▶ REQUIRED WORK
Out of the entries that follow, copy each line containing "porque".

START PROVIDED RECORDS

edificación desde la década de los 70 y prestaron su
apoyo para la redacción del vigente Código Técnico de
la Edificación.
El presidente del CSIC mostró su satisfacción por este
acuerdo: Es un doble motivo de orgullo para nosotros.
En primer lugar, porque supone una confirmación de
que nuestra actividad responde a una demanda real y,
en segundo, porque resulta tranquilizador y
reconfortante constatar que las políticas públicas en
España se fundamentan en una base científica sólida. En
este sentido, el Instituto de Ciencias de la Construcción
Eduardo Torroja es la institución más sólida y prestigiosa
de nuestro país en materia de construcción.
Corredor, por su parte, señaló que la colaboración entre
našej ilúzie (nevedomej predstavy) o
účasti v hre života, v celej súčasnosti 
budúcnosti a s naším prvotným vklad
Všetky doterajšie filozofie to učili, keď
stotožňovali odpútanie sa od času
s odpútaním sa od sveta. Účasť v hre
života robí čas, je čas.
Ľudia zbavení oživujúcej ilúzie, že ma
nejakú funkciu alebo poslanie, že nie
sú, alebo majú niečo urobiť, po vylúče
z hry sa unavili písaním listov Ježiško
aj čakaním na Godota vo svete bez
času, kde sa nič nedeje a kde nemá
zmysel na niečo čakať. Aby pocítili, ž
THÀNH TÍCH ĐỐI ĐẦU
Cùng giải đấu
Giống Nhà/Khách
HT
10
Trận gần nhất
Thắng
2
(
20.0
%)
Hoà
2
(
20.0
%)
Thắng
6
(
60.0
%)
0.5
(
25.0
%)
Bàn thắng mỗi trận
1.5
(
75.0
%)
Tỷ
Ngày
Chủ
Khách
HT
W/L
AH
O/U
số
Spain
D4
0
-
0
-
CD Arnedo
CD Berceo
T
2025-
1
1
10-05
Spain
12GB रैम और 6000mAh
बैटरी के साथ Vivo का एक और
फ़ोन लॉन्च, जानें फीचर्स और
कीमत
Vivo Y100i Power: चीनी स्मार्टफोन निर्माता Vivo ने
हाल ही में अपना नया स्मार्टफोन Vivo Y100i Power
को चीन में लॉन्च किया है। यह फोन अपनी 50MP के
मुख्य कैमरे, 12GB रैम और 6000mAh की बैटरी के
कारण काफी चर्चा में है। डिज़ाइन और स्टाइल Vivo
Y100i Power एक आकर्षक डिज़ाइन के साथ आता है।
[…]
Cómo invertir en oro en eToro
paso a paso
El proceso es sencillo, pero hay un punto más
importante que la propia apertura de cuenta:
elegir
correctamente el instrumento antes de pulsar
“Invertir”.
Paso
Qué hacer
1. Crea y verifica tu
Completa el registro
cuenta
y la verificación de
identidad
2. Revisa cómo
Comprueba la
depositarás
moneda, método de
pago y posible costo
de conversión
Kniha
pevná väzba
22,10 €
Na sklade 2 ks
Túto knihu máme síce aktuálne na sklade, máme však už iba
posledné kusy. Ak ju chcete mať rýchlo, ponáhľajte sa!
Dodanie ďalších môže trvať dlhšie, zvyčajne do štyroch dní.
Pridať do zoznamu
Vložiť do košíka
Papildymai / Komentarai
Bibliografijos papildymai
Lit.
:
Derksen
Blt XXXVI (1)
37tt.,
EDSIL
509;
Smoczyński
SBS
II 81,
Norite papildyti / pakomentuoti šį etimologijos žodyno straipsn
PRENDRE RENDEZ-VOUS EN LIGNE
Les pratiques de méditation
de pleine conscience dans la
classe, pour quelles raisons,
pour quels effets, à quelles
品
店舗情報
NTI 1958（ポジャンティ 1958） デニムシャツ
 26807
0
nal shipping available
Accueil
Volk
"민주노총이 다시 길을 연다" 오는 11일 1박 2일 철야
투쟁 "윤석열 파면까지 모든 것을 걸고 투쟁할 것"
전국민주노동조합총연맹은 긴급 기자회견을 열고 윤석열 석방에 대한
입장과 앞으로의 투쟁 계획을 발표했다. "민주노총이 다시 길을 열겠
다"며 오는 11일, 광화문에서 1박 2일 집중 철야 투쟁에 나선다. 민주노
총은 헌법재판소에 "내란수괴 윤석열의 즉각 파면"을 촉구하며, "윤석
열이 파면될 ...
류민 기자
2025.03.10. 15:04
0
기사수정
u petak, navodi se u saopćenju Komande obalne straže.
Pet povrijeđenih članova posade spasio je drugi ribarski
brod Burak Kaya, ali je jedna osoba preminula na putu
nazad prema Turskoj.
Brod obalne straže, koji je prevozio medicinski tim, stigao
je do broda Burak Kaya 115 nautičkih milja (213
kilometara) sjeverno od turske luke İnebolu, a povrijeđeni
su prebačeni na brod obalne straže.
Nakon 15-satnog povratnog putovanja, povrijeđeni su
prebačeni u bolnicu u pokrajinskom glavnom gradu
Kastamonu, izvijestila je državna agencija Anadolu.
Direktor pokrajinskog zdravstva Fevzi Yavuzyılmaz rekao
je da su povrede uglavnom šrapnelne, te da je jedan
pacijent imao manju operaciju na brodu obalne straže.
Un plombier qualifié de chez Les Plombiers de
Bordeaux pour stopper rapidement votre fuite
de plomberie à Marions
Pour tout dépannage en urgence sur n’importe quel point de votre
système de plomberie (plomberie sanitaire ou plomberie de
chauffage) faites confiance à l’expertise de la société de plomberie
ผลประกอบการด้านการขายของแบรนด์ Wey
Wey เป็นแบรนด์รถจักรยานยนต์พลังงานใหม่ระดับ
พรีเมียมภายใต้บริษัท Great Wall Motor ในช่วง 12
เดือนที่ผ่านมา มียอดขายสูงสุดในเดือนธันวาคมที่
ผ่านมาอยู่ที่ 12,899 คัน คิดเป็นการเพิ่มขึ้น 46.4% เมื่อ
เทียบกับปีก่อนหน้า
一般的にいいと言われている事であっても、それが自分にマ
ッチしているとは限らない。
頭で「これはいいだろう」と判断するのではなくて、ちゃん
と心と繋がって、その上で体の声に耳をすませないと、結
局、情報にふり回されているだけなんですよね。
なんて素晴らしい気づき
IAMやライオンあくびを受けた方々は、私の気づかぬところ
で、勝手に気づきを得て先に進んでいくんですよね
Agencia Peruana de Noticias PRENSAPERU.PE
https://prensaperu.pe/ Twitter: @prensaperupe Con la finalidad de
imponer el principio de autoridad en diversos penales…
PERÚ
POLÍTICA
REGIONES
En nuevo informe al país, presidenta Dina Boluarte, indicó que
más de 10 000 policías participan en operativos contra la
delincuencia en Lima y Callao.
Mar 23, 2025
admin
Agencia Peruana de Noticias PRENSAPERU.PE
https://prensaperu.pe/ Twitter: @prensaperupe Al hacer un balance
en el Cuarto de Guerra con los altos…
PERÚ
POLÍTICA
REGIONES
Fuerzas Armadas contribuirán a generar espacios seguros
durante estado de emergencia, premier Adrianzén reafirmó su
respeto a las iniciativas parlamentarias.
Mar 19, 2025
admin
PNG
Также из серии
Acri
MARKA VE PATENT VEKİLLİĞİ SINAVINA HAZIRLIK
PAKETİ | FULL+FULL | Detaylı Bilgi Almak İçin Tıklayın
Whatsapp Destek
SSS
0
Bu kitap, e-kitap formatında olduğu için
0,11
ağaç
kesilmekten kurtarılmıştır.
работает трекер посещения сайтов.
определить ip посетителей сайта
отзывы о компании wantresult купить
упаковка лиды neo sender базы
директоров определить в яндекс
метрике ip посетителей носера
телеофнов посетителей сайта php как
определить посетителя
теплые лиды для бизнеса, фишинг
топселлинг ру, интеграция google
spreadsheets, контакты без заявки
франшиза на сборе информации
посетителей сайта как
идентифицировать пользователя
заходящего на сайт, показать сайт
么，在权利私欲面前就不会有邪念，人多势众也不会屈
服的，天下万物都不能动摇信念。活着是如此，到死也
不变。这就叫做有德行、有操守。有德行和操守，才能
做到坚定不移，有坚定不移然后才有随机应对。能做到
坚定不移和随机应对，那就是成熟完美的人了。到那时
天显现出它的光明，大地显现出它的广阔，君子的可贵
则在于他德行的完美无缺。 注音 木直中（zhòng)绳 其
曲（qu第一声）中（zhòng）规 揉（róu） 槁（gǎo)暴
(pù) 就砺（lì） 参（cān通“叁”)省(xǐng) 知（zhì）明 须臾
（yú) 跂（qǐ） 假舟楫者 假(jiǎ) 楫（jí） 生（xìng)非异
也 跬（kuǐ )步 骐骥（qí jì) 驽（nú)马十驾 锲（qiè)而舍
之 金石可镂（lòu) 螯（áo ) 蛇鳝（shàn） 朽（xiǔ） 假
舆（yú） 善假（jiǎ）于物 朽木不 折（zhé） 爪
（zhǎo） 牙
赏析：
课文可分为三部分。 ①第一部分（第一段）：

END PROVIDED RECORDS

▶ ANSWER FOR THIS EXERCISE
En primer lugar, porque supone una confirmación de
en segundo, porque resulta tranquilizador y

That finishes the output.